The reason for this is that about 4 weeks ago I undertook a reworking of the MCTS tree's representation internally to Sancho, to reduce memory usage, and remove some role-asymmetry that didn't seem right.  The catalyst for doing this was to set the groundwork for an enhanced move-sequence search which will be the subject of a future post (at least if it works!).  I expected it to take 3 or 4 days, but it soon turned out to be a sticky morass, from which escape was more difficult than envisaged!

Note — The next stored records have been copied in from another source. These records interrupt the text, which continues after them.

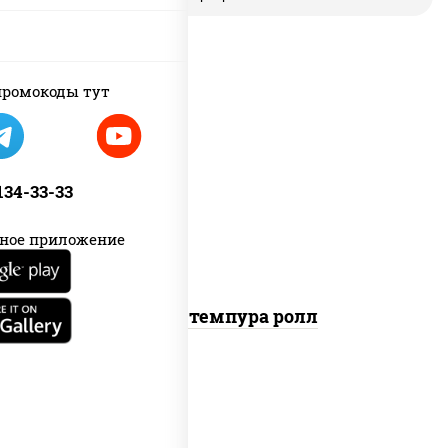
ромокоды тут
рис, нори, бекон, соус "техасский
барбекю", сыр сливочный, огурцы
 134-33-33
свежие, сухари панировочные
ное приложение
Бекон темпура ролл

The core of the change was to eliminate non-decision nodes in the tree (forced moves, forced noops, etc.), leaving only the nodes at which actual decisions have to be made.  Since Sancho's tree considers choices for a single role at any one node (not joint moves), this meant that in most games (non-simultaneous move games) decision layers were interposed with non-decision (forced noop) layers (one in N layers at most would have a decision, where there are N roles in the game).  This was both wasteful of space (tree node allocation), and introduced role asymmetry because the state only changes every Nth layer of the tree (where a full joint move is implied by the choices in the preceding N layers).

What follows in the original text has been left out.